2. Compute norm using as many work groups as there are compute units.
3. Compare to a reference result

In [None]:
nvidia_oo_queue = pyopencl.CommandQueue(nvidia_context,
                                        properties = pyopencl.command_queue_properties.OUT_OF_ORDER_EXEC_MODE_ENABLE)
intel_oo_queue = pyopencl.CommandQueue(intel_context,
                                       properties = pyopencl.command_queue_properties.OUT_OF_ORDER_EXEC_MODE_ENABLE)

In [None]:
nvidia_oo_norm = compute_norm(nvidia_oo_queue,
                              a,nvidia_a_buffer,
                              b,nvidia_b_buffer,
                              nvidia_c_buffer,
                              nvidia_program,
                              None
                             )

intel_oo_norm = compute_norm(intel_oo_queue,
                             a,intel_a_buffer,
                             b,intel_b_buffer,
                             intel_c_buffer,
                             intel_program,
                             None
                            )

In [None]:
reference_result = numpy.linalg.norm((b+a)*(b*a) + (b-a)*(b/a))

In [None]:
if(numpy.abs(reference_result - nvidia_oo_norm) > 22): raise Exception("nvidia result does not match!")
if(numpy.abs(reference_result - intel_oo_norm) > 22): raise Exception("intel result does not match!")

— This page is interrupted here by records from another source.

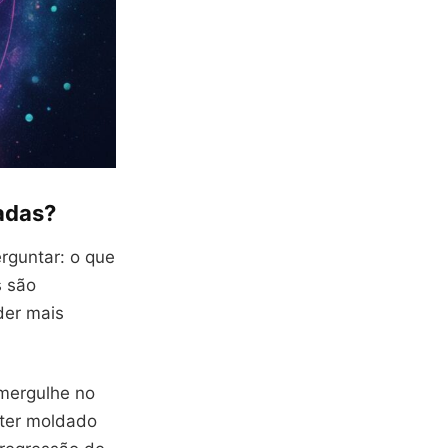
adas?
rguntar: o que
s são
der mais
mergulhe no
 ter moldado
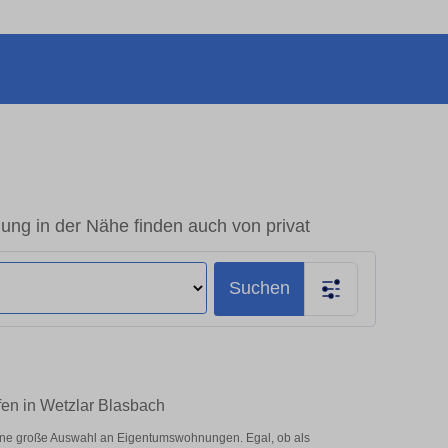
ng in der Nähe finden auch von privat
Suchen
fen in Wetzlar Blasbach
eine große Auswahl an Eigentumswohnungen. Egal, ob als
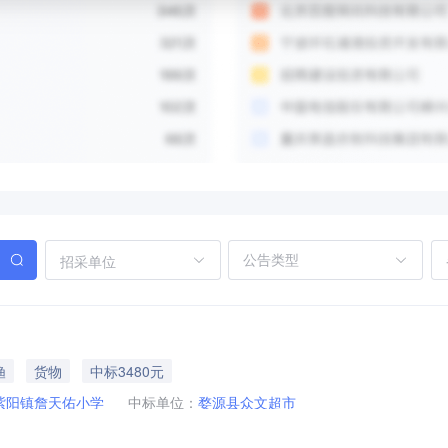
招采单位
渔
货物
中标3480元
紫阳镇詹天佑小学
中标单位：
婺源县众文超市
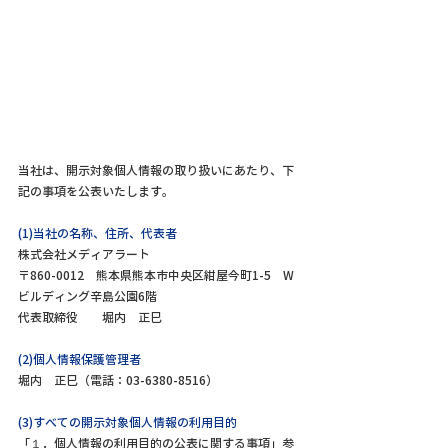
当社は、開示対象個人情報の取り扱いにあたり、下
記の事項を公表いたします。
(1)当社の名称、住所、代表者
株式会社メディアラート
〒860-0012 熊本県熊本市中央区紺屋今町1-5 W
ビルディング辛島公園6階
代表取締役 堀内 正巳
(2)個人情報保護管理者
堀内 正巳（電話：03-6380-8516）
(3)すべての開示対象個人情報の利用目的
「１．個人情報の利用目的の公表に関する事項」参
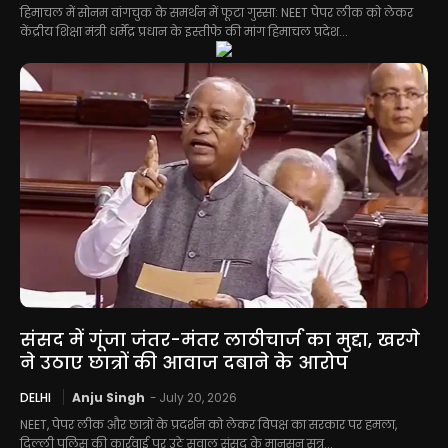
हिमाचल में सोनम वांगचुक के समर्थन में फूटा गुस्सा: NEET पेपर लीक को लेकर
केंद्रीय शिक्षा मंत्री धर्मेंद्र प्रधान के इस्तीफे की मांग हिमाचल प्रदेश...
संसद में गूंजा जंतर-मंतर लाठीचार्ज का मुद्दा, खरगे
ने उठाए छात्रों की आवाज दबाने के आरोप
DELHI
Anju Singh
-
July 20, 2026
NEET, पेपर लीक और छात्रों के प्रदर्शन को लेकर विपक्ष का सरकार पर हमला,
दिल्ली पुलिस की कार्रवाई पर उठे सवाल संसद के मानसून सत्र...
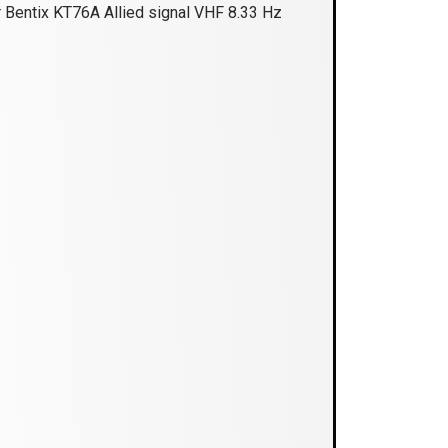
 Bentix KT76A Allied signal VHF 8.33 Hz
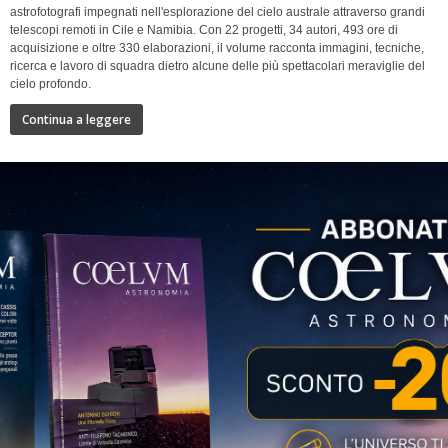
astrofotografi impegnati nell'esplorazione del cielo australe attraverso grandi
telescopi remoti in Cile e Namibia. Con 22 progetti, 34 autori, 493 ore di
acquisizione e oltre 330 elaborazioni, il volume racconta immagini, tecniche,
ricerca e lavoro di squadra dietro alcune delle più spettacolari meraviglie del
cielo profondo.
Continua a leggere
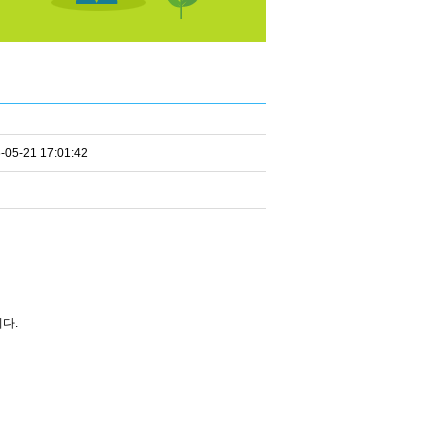
-05-21 17:01:42
다.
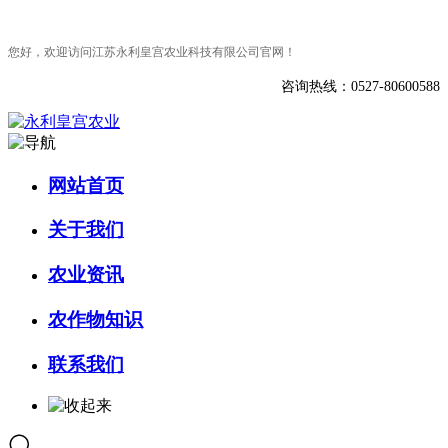
您好，欢迎访问江苏永利皇宫农业科技有限公司官网！
咨询热线：0527-80600588
网站首页
关于我们
农业资讯
农作物知识
联系我们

### Performance Comparison
1. Create a function for benchmarking performance of the kernel (without the memory copy)
2. Benchmark between the 64 ($2^6$) and 4096 ($2^{12}$) workgroups
3. Plot the results

In [None]:
import time

In [None]:
def evaluate_program(queue,a,a_buffer,b,b_buffer,c_buffer,
                     program,device,
                     multiple,n=100):
    
    run_time = 0
    for i in range(n):
        #setup for running the kernel
        copyon_events = copyon(queue,a[i],a_buffer,b[i],b_buffer)
        
        cus = device.get_info(pyopencl.device_info.MAX_COMPUTE_UNITS)
        wgs = multiple*cus
        wg_size = (int(a.shape[1]/wgs),)
        
        #run kernel
        start = time.time()
        run_kernel(queue,program,a[i].shape[0],wg_size,a_buffer,b_buffer,c_buffer,copyon_events)
        #compute_norm(queue,a,a_buffer,b,b_buffer,c_buffer,program,multiple*cus)
        stop = time.time()
        
        run_time += stop - start
    
    return run_time/n

In [None]:
min_wgs = 5
max_wgs = 16

print("wg\tGPU\t\tCPU")
nvidia_times = []
intel_times = []
for t in range(min_wgs,max_wgs):
    nvidia_times += [evaluate_program(nvidia_oo_queue,a,nvidia_a_buffer,b,nvidia_b_buffer,nvidia_c_buffer,
                                      nvidia_program,nvidia_device,
                                      2**t)]
    intel_times += [evaluate_program(intel_oo_queue,a,intel_a_buffer,b,intel_b_buffer,intel_c_buffer,
                                     intel_program,intel_device,
                                     2**t)]
    
    print("%d:\t%.6f\t%.6f"%(2**t,nvidia_times[-1],intel_times[-1]))

In [None]:
sequential_time = 0
for i in range(100):
    start = time.time()
    result = (b[i]+a[i])*(b[i]*a[i]) + (b[i]-a[i])*(b[i]/a[i])
    end = time.time()
    
    sequential_time += end-start
    
sequential_time = sequential_time/10
print("seq:\t%.6f"%sequential_time)

In [None]:
import matplotlib.pyplot as plt
%matplotlib inline

In [None]:
plt.plot(2**numpy.arange(min_wgs,max_wgs),intel_times,label="Intel CPU")
plt.plot(2**numpy.arange(min_wgs,max_wgs),nvidia_times,label="NVIDIA GPU")
plt.hlines(sequential_time,color='r',xmin=2**5,xmax=2**15)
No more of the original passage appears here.